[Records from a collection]
****************

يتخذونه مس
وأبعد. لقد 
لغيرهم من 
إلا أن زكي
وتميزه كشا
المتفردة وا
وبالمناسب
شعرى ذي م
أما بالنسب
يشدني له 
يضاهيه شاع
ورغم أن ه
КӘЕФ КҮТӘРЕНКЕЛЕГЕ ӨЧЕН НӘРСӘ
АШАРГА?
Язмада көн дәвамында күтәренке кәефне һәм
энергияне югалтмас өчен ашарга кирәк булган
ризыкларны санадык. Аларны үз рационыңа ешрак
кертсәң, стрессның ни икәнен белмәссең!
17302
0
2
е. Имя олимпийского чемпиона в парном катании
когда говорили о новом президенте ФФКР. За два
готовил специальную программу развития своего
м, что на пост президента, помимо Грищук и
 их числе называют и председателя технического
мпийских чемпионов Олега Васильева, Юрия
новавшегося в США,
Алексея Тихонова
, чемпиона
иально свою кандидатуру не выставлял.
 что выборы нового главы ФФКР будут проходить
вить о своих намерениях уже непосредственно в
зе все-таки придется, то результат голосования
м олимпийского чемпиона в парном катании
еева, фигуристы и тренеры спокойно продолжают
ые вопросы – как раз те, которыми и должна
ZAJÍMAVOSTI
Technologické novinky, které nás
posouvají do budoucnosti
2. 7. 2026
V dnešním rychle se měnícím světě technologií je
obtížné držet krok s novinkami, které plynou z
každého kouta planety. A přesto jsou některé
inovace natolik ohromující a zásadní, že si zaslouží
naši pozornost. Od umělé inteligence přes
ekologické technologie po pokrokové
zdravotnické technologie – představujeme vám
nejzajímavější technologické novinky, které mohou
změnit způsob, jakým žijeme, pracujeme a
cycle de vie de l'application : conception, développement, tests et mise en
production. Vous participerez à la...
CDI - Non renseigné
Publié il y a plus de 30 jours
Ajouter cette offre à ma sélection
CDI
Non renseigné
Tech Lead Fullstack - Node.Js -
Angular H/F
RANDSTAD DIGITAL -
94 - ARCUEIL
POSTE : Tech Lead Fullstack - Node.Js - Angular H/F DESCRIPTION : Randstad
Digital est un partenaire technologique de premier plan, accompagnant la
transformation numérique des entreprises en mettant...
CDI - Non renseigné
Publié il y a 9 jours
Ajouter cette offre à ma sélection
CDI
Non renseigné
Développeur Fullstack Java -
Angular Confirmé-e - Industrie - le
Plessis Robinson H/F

****************

◆ Work instructions ◆
Retype the entries word for word.

◆ Response for this exercise ◆
يتخذونه مس
وأبعد. لقد 
لغيرهم من 
إلا أن زكي
وتميزه كشا
المتفردة وا
وبالمناسب
شعرى ذي م
أما بالنسب
يشدني له 
يضاهيه شاع
ورغم أن ه
КӘЕФ КҮТӘРЕНКЕЛЕГЕ ӨЧЕН НӘРСӘ
АШАРГА?
Язмада көн дәвамында күтәренке кәефне һәм
энергияне югалтмас өчен ашарга кирәк булган
ризыкларны санадык. Аларны үз рационыңа ешрак
кертсәң, стрессның ни икәнен белмәссең!
17302
0
2
е. Имя олимпийского чемпиона в парном катании
когда говорили о новом президенте ФФКР. За два
готовил специальную программу развития своего
м, что на пост президента, помимо Грищук и
 их числе называют и председателя технического
мпийских чемпионов Олега Васильева, Юрия
новавшегося в США,
Алексея Тихонова
, чемпиона
иально свою кандидатуру не выставлял.
 что выборы нового главы ФФКР будут проходить
вить о своих намерениях уже непосредственно в
зе все-таки придется, то результат голосования
м олимпийского чемпиона в парном катании
еева, фигуристы и тренеры спокойно продолжают
ые вопросы – как раз те, которыми и должна
ZAJÍMAVOSTI
Technologické novinky, které nás
posouvají do budoucnosti
2. 7. 2026
V dnešním rychle se měnícím světě technologií je
obtížné držet krok s novinkami, které plynou z
každého kouta planety. A přesto jsou některé
inovace natolik ohromující a zásadní, že si zaslouží
naši pozornost. Od umělé inteligence přes
ekologické technologie po pokrokové
zdravotnické technologie – představujeme vám
nejzajímavější technologické novinky, které mohou
změnit způsob, jakým žijeme, pracujeme a
cycle de vie de l'application : conception, développement, tests et mise en
production. Vous participerez à la...
CDI - Non renseigné
Publié il y a plus de 30 jours
Ajouter cette offre à ma sélection
CDI
Non renseigné
Tech Lead Fullstack - Node.Js -
Angular H/F
RANDSTAD DIGITAL -
94 - ARCUEIL
POSTE : Tech Lead Fullstack - Node.Js - Angular H/F DESCRIPTION : Randstad
Digital est un partenaire technologique de premier plan, accompagnant la
transformation numérique des entreprises en mettant...
CDI - Non renseigné
Publié il y a 9 jours
Ajouter cette offre à ma sélection
CDI
Non renseigné
Développeur Fullstack Java -
Angular Confirmé-e - Industrie - le
Plessis Robinson H/F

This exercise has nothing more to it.